As our gliders continue to push onwards, both has slowed down a little as we encounter some less than favorable currents.
From the start of this month through this week, Challenger has run into an eddy that developed as we approached leaving us little time to react, resulting in us flying our glider up the eastern side of a clockwise rotating eddy:
In the animation above, we can see how as the glider approached the area in question as there appeared to be currents that flowed up to the north west. Then as we got closer to the area, the currents shifted and by the time we were about even with the center of the small eddy, the currents then accurately showed the rotation that was plaguing our progress.
Although this causes some frustation as the pilot when we lost some of our speed, instances such as this do leave us with a sense of accomplishment as we can see the data from our gliders being reflected in the models that our data is being plugged in to.

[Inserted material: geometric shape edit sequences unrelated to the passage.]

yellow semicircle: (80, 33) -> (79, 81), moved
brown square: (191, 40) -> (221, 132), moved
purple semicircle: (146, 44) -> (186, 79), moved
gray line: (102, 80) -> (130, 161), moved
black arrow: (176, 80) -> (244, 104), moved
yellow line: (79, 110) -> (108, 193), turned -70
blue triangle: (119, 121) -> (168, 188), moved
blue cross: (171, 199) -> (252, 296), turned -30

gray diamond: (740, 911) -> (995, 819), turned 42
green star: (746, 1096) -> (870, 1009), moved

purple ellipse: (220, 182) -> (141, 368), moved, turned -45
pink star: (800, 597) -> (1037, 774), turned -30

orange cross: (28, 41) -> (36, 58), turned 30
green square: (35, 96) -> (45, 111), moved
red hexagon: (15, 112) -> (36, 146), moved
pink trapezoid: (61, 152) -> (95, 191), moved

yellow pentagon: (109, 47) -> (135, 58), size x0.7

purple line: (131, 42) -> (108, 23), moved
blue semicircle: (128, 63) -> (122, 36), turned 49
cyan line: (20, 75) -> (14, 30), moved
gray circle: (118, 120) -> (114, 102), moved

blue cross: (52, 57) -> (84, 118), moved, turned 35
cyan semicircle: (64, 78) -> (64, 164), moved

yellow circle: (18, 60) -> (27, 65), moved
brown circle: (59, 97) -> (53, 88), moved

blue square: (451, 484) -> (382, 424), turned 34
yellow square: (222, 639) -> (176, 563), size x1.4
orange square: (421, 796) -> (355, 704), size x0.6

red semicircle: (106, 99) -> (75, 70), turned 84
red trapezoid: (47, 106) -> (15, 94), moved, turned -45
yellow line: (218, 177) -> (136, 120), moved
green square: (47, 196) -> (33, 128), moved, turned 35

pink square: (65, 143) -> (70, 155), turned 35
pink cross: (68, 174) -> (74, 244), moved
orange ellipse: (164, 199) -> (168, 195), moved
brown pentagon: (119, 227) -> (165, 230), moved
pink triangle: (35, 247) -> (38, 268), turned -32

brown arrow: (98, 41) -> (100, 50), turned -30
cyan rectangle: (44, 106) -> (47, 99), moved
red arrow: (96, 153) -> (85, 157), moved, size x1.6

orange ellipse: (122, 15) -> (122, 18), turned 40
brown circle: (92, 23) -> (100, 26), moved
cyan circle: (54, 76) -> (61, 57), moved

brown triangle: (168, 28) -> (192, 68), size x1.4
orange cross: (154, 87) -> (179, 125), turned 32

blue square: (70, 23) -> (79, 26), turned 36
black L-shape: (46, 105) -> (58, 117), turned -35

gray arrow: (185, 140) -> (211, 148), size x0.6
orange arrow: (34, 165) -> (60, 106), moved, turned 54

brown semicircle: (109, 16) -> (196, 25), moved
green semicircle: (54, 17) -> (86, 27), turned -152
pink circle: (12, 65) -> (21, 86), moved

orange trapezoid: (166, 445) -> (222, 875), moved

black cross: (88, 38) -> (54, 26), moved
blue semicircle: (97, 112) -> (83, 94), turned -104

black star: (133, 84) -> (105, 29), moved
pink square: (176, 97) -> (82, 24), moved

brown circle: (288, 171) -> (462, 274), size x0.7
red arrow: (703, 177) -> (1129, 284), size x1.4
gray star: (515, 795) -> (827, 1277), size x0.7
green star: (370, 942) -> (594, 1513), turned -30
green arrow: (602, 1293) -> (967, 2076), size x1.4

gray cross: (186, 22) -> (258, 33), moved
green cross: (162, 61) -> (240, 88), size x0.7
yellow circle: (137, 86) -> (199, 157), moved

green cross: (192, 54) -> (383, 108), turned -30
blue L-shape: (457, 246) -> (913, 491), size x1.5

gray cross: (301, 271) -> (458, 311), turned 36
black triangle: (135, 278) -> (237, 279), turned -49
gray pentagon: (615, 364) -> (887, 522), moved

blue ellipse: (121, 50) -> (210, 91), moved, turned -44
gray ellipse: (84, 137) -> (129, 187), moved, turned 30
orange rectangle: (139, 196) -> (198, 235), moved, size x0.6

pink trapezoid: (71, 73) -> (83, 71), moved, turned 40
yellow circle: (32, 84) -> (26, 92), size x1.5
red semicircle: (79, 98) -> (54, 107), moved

We can also see the fight with this eddy reflected in the velocity data above. As we approached the eddy, we can see how our velocity continued to plummet until just recently as we rounded the edge of the eddy and now we seem to be increasing ever so slightly. Hopefully we will be able to sustain this increase in the coming days and build up some more speed.
Over the next day, we will also be keeping an eye on the bathymetry around both Challenger and Silbo, asa they both are in the midst of obstacles:
Challenger is crossing the last of the sea mounts that are associated with the chain we have crossed a number of times now as we put distance between ourselves and the African Coast.
Silbo on the other hand is about to cross the Mid Atlantic Ridge for the second time, the firs being back in June of 2011 when we deployed out of Iceland along the Mid Atlantic Ridge.
Both of these regions reach up less than 1000m in some regions but we have taken the necessary precautions to make sure we do not run aground.